Exactly the line that contains "романами Ремарка?" and the lines following it to the end of the data are to be reproduced, and nothing more.

(Records from a dataset)
# # # #

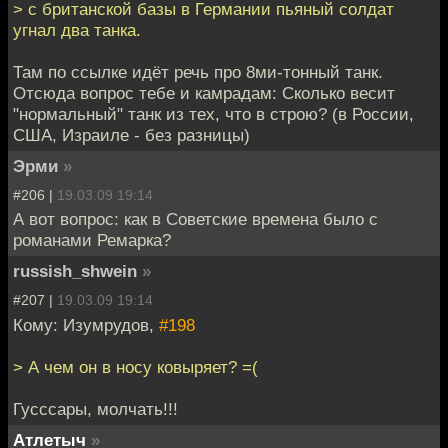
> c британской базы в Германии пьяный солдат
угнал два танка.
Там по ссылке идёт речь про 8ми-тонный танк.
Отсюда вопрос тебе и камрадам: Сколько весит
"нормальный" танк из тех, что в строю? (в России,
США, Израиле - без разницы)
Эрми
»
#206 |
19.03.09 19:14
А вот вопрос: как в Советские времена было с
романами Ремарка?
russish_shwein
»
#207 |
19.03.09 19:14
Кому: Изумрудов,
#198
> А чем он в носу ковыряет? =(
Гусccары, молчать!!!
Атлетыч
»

# # # #

--- Your response ---
романами Ремарка?
russish_shwein
»
#207 |
19.03.09 19:14
Кому: Изумрудов,
#198
> А чем он в носу ковыряет? =(
Гусccары, молчать!!!
Атлетыч
»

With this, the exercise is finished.